Use regex to match all special tokens in Javalang

In [12]:
ast_node = '''
from .ast import Node

# ------------------------------------------------------------------------------

class CompilationUnit(Node):
    attrs = ("package", "imports", "types")

class Import(Node):
    attrs = ("path", "static", "wildcard")

class Documented(Node):
    attrs = ("documentation",)

class Declaration(Node):
    attrs = ("modifiers", "annotations")

class TypeDeclaration(Declaration, Documented):
    attrs = ("name", "body")

    @property
    def fields(self):
        return [decl for decl in self.body if isinstance(decl, FieldDeclaration)]

    @property
    def methods(self):
        return [decl for decl in self.body if isinstance(decl, MethodDeclaration)]

    @property
    def constructors(self):
        return [decl for decl in self.body if isinstance(decl, ConstructorDeclaration)]

class PackageDeclaration(Declaration, Documented):
    attrs = ("name",)

class ClassDeclaration(TypeDeclaration):
    attrs = ("type_parameters", "extends", "implements")

class EnumDeclaration(TypeDeclaration):
    attrs = ("implements",)

    @property
    def fields(self):
        return [decl for decl in self.body.declarations if isinstance(decl, FieldDeclaration)]

    @property
    def methods(self):
        return [decl for decl in self.body.declarations if isinstance(decl, MethodDeclaration)]

class InterfaceDeclaration(TypeDeclaration):
    attrs = ("type_parameters", "extends",)

class AnnotationDeclaration(TypeDeclaration):
    attrs = ()

# ------------------------------------------------------------------------------

class Type(Node):
    attrs = ("name", "dimensions",)

class BasicType(Type):
    attrs = ()

class ReferenceType(Type):
    attrs = ("arguments", "sub_type")

class TypeArgument(Node):
    attrs = ("type", "pattern_type")

# ------------------------------------------------------------------------------

class TypeParameter(Node):
    attrs = ("name", "extends")

# ------------------------------------------------------------------------------

class Annotation(Node):
    attrs = ("name", "element")

class ElementValuePair(Node):
    attrs = ("name", "value")

class ElementArrayValue(Node):
    attrs = ("values",)

# ------------------------------------------------------------------------------

class Member(Documented):
    attrs = ()

class MethodDeclaration(Member, Declaration):
    attrs = ("type_parameters", "return_type", "name", "parameters", "throws", "body")

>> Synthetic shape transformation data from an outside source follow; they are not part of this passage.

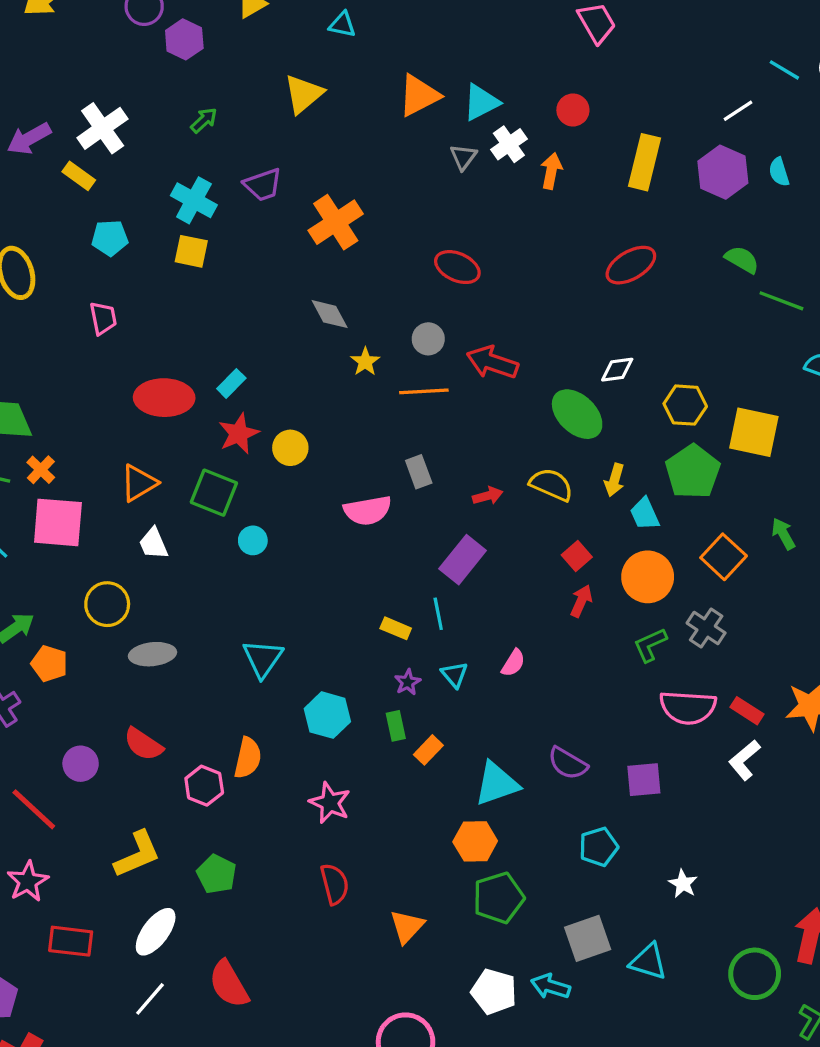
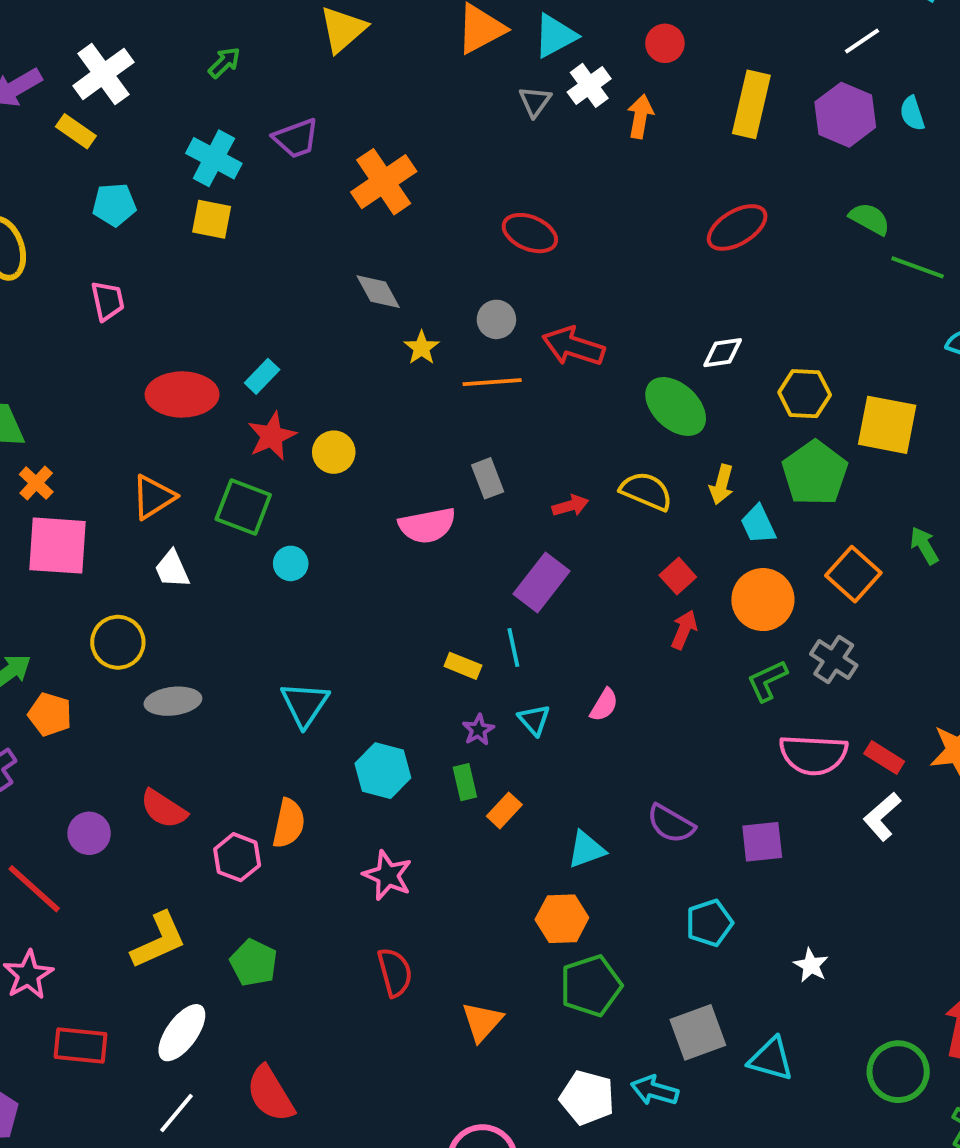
cyan triangle: (497, 784) -> (586, 849), size x0.7

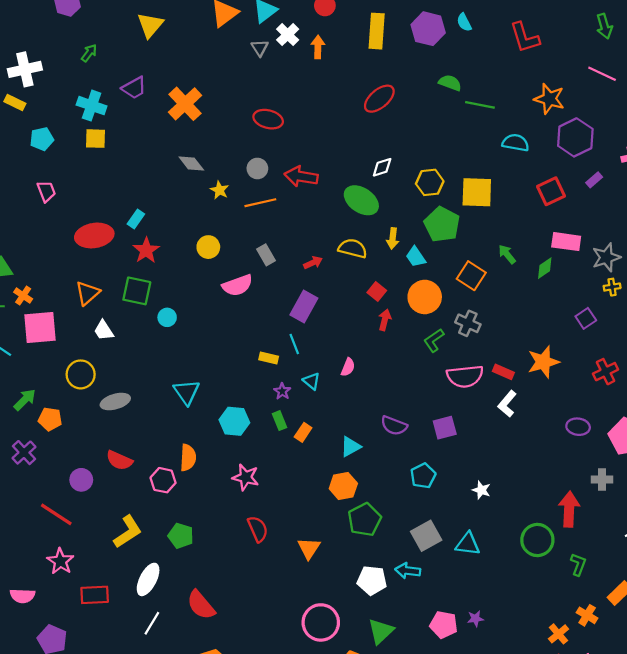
white cross: (103, 74) -> (25, 69), turned 32
yellow circle: (334, 452) -> (208, 247), moved

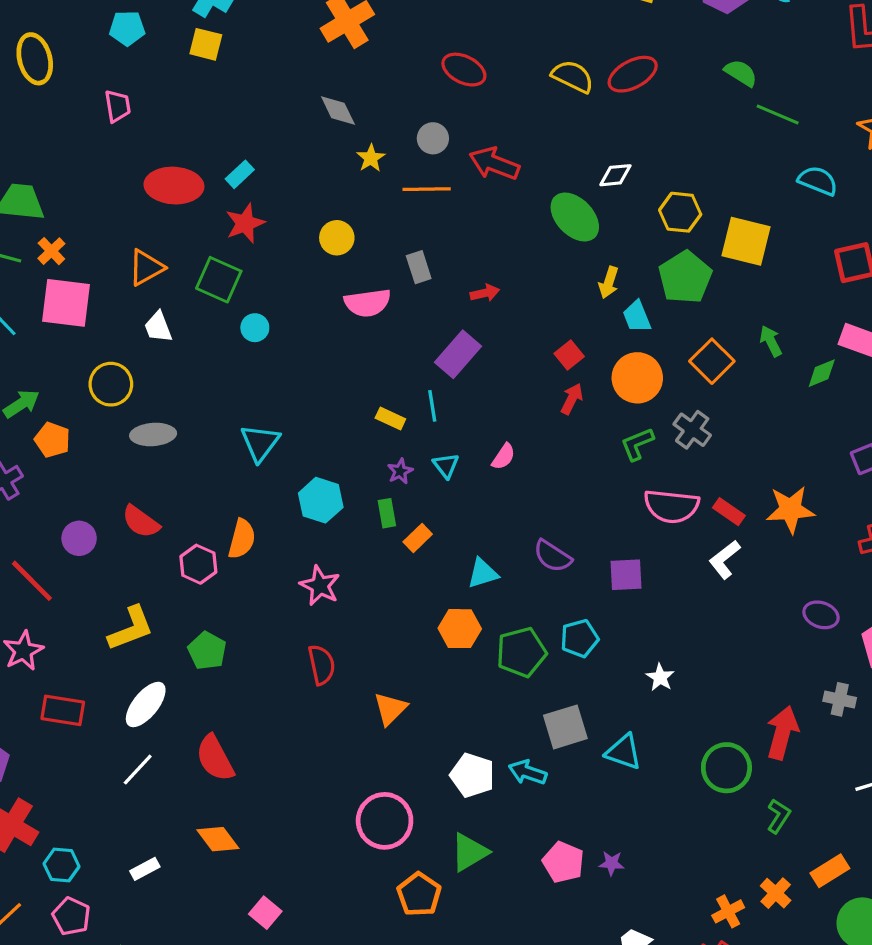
yellow semicircle: (353, 248) -> (573, 76), moved
green pentagon: (365, 520) -> (521, 652), moved

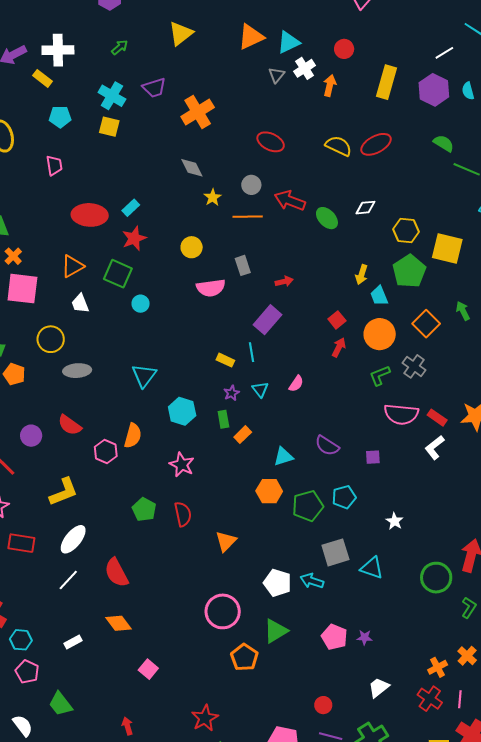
green ellipse: (575, 217) -> (327, 218), moved, size x0.7
purple square: (626, 575) -> (373, 457), size x0.7
green pentagon: (207, 651) -> (144, 509), moved

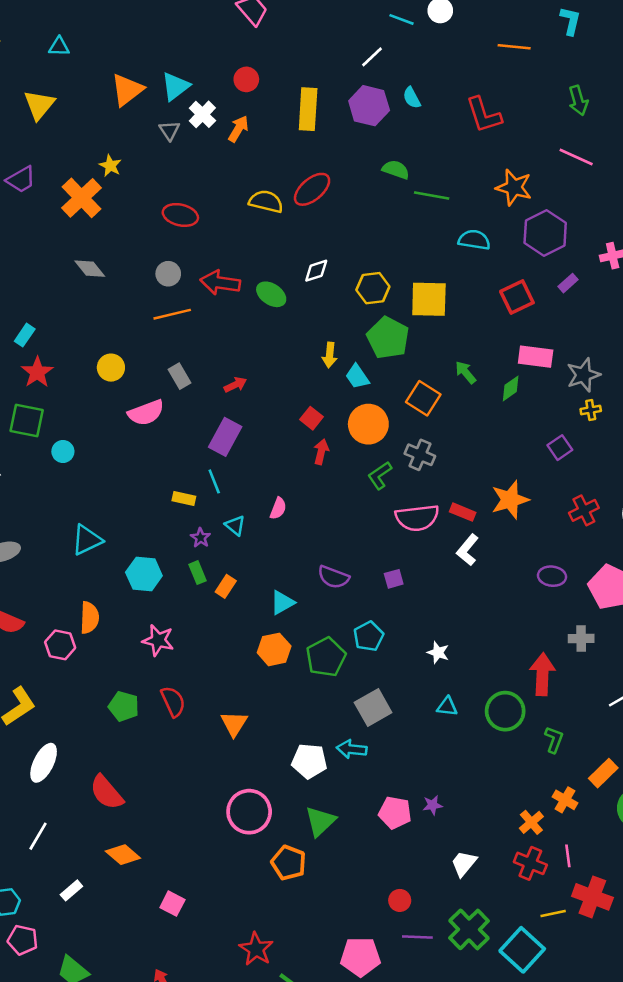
orange arrow: (330, 85) -> (238, 129), turned 30
yellow star: (213, 197) -> (110, 166), moved
cyan triangle: (144, 376) -> (87, 540), turned 40
cyan triangle: (372, 568) -> (447, 707), moved, size x0.7
white line: (68, 580) -> (38, 836), moved

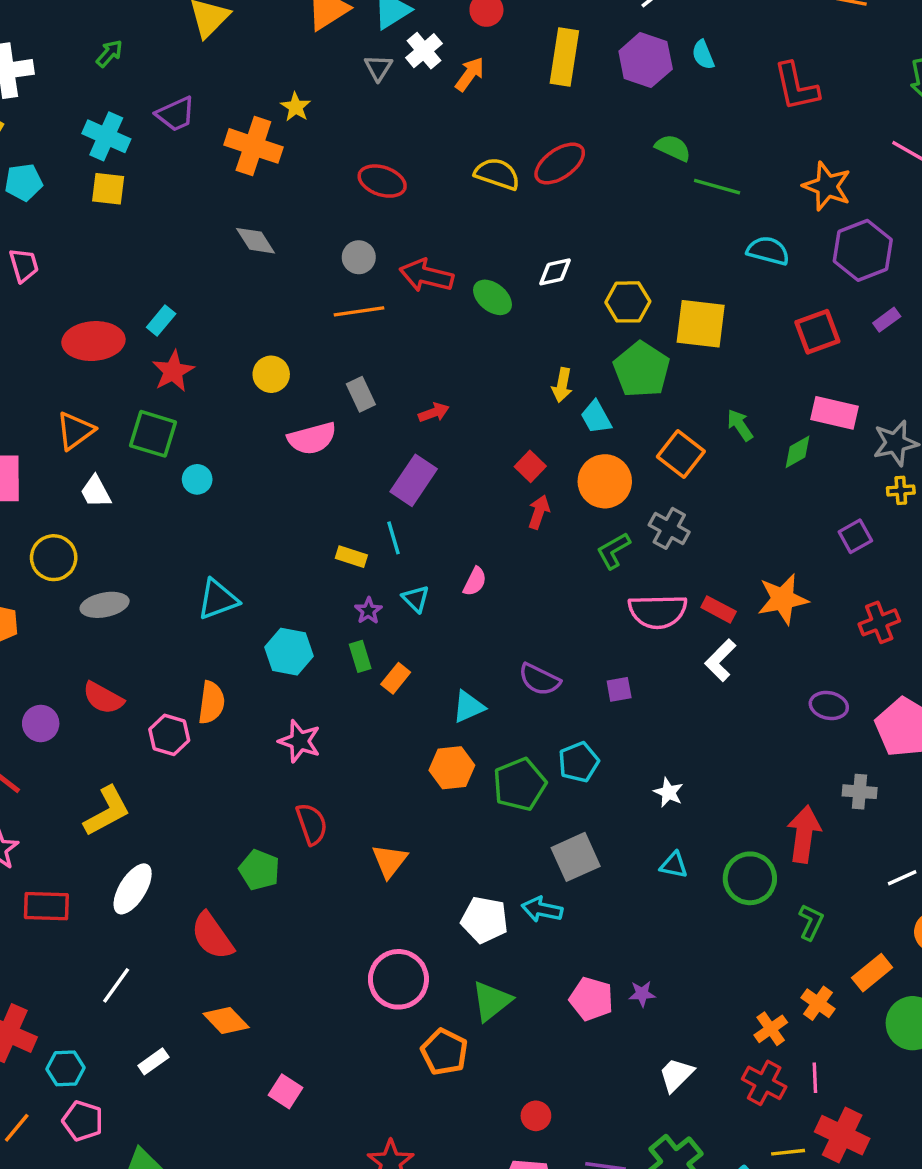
orange cross: (82, 198) -> (253, 146), turned -33
green pentagon: (124, 706) -> (259, 870), moved
red circle: (400, 900) -> (536, 1116), moved

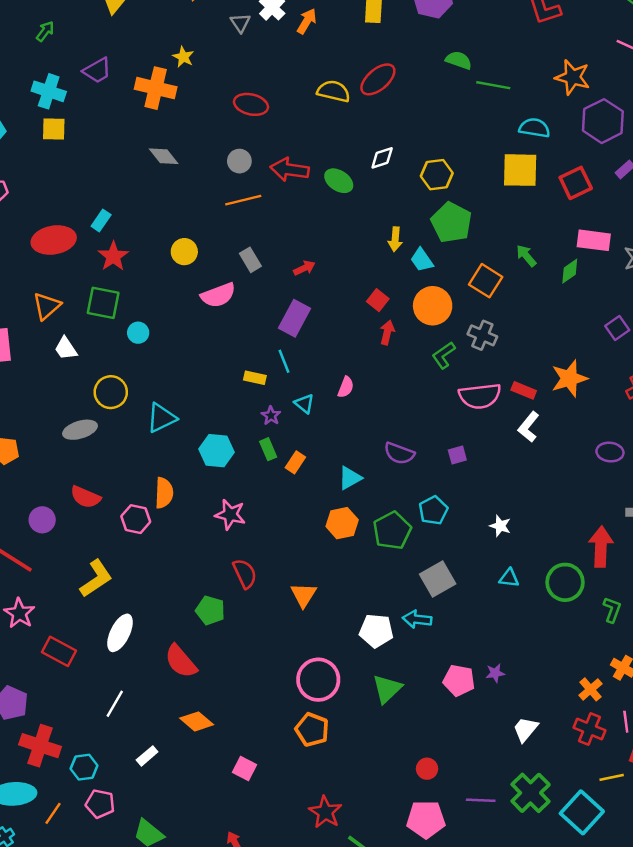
yellow square: (701, 324) -> (520, 170), moved
yellow circle: (54, 558) -> (111, 392), moved
red rectangle: (46, 906) -> (59, 651), turned 32
orange pentagon: (444, 1052) -> (312, 730), moved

class FieldDeclaration(Member, Declaration):
    attrs = ("type", "declarators")

class ConstructorDeclaration(Declaration, Documented):
    attrs = ("type_parameters", "name", "parameters", "throws", "body")

# ------------------------------------------------------------------------------

class ConstantDeclaration(FieldDeclaration):
    attrs = ()

class ArrayInitializer(Node):
    attrs = ("initializers",)

class VariableDeclaration(Declaration):
    attrs = ("type", "declarators")

class LocalVariableDeclaration(VariableDeclaration):
    attrs = ()

class VariableDeclarator(Node):
    attrs = ("name", "dimensions", "initializer")

class FormalParameter(Declaration):
    attrs = ("type", "name", "varargs")

class InferredFormalParameter(Node):
    attrs = ('name',)

# ------------------------------------------------------------------------------

class Statement(Node):
    attrs = ("label",)

class IfStatement(Statement):
    attrs = ("condition", "then_statement", "else_statement")

class WhileStatement(Statement):
    attrs = ("condition", "body")

class DoStatement(Statement):
    attrs = ("condition", "body")

class ForStatement(Statement):
    attrs = ("control", "body")

class AssertStatement(Statement):
    attrs = ("condition", "value")

class BreakStatement(Statement):
    attrs = ("goto",)

class ContinueStatement(Statement):
    attrs = ("goto",)

class ReturnStatement(Statement):
    attrs = ("expression",)

class ThrowStatement(Statement):
    attrs = ("expression",)

class SynchronizedStatement(Statement):
    attrs = ("lock", "block")

class TryStatement(Statement):
    attrs = ("resources", "block", "catches", "finally_block")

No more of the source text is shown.